I handle the abuse contact for an ISP’s domain name. Normally this doesn’t take up much of my inbox. Even the “Your users are spamming” messages (in response to forged senders) have dropped off.
Since last night, though, the abuse and tech support contacts that filter into my inbox have collected 42 44 spams advertising the “Body Bouncer,” which claims to “take the gravity out of sex.”* Distributed IPs, random content, 6 different subjects (so far). What they have in common are a sales pitch in an image, and a link to their website.
Ordinarily, that would be enough to tag it. The URL was already in SURBL and URIBL.com. There was only one problem. 37 of these messages were sent abuse@example.com—an address which expects spammy content and therefore does not filter it.
I set up a filter on the URL in my mail client, which takes care of the immediate problem…but why are they targeting the abuse contacts in the first place?
Now this isn’t the first time someone’s decided to spam the abuse contact, but I don’t see the value in it. Sure, it might get past the filter, but it targets the people least likely to buy your product and most likely to track you down and file a complaint. It’s like pulling a bank robbery in broad daylight across the street from the police station.
The only reason to target abuse@example.com, spam@example.com, etc. to the exclusion of other addresses is to taunt the spamfighters. Either they’re total a—holes, or someone wants us to think they are.

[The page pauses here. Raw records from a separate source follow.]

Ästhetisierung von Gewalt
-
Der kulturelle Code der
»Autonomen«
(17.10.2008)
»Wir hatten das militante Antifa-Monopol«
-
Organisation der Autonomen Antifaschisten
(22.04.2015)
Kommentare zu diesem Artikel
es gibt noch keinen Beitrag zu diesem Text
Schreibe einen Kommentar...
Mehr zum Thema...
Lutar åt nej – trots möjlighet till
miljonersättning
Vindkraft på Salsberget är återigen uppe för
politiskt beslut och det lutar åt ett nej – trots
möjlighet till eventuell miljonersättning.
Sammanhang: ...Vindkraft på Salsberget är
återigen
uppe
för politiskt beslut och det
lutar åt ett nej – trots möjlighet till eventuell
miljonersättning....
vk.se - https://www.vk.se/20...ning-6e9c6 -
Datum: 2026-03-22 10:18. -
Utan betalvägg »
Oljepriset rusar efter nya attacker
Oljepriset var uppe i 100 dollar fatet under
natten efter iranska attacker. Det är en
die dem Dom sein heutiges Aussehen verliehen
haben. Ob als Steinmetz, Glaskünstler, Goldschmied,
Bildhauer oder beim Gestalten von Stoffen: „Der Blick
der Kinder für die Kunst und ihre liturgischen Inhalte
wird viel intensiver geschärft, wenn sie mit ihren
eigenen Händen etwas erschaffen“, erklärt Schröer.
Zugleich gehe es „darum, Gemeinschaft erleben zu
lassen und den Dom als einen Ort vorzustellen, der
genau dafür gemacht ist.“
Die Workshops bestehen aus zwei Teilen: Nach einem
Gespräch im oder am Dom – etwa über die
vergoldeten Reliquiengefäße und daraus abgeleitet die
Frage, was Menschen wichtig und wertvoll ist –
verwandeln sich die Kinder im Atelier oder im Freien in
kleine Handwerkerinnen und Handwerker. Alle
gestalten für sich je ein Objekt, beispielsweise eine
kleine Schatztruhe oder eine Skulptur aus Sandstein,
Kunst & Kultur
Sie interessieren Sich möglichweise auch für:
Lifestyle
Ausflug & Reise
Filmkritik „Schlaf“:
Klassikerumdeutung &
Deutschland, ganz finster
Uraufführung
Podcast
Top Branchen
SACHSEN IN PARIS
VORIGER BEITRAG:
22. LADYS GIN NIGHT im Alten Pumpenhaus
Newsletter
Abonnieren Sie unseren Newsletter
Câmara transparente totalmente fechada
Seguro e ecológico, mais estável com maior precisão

I did some digging. The domain name has been around since January of last year, and apparently made a run through the blogosphere last July. Rather atypical for a spammer these days, as they tend to use throwaway domain names that change weekly just to keep a few hours ahead of the filters. And while the product has shown up in spam before, it wasn’t with their presumably flagship domain name.
I tried looking at the website in Lynx, but it was typical clueless design where even a lot of the text was in picture form, with “Picture1.jpg” as the ALT text. Finally I fired up Opera, disabled JavaScript, Java, and Cookies, and looked at the site. Curiously, one of the images on the home page was exactly the image used in the spam!
At this point I was seriously leaning toward Joe job as a theory. I looked around, and there’s a note on the front page: “If you believe you have received unsolicited (spam) email from us, please click here for an important message.” It leads to a page describing spam from knockoff websites using their own phone numbers to collect credit card info…and a Joe job.
Do I believe them? I can’t say I’m convinced, which is why I’m not linking to them directly in this article. But given the evidence—they’ve been using the domain name long enough that it would be counter-productive to hand it straight to the most motivated antispam folks—but I’ll give them the benefit of the doubt and let adaptive measures deal with it instead of something more drastic—like SMTP-rejecting everything that mentions their domain name.
*It appears to be a trampoline with a hole in it.
[…] On another note, I’ve been seeing a lot more email spam targeting the abuse contacts lately. I don’t know what they think they’re accomplishing, since the people reading abuse@wherever are most likely to report them and least likely to buy from them. I mean, “Greetings Abuse!!!” doesn’t seem an effective way to begin a sales pitch. […]
[…] Every once in a while, a comment spam manages to get past both Bad Behavior and Spam Karma. Oddly enough, it always seems to be on the same entry: “Abuse Contact” is not an invitation. […]
“The only reason to target abuse@example.com, spam@example.com, etc. to the exclusion of other addresses is to taunt the spamfighters.”
not sure i agree – imnho, its an economies of scale issue. the more email addys the better (for the spammer) – plain and simple.
If it’s simply a matter of “the more email addys the better,” why send mail only to the abuse contacts? Wouldn’t it be more effective to just blast every address you have for the site? Or run a dictionary attack?